WHAT YOU WILL DO: Find the line with "All Eye Care Services" and the line with "comprehensive services. From eye exams to" in the entries below; output exactly those two lines, every line between them, and no others.

DATA FOR PROCESSING:
------------------------------------

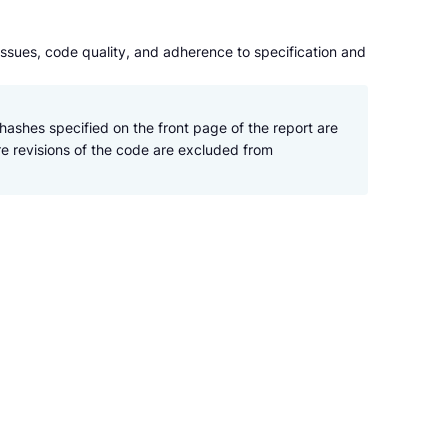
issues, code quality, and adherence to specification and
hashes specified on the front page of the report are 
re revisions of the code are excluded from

------------------------------------

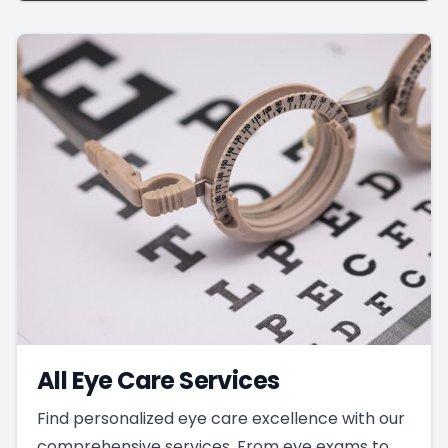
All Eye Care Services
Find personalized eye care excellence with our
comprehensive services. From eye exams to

------------------------------------

EXERCISE RESULT:
All Eye Care Services
Find personalized eye care excellence with our
comprehensive services. From eye exams to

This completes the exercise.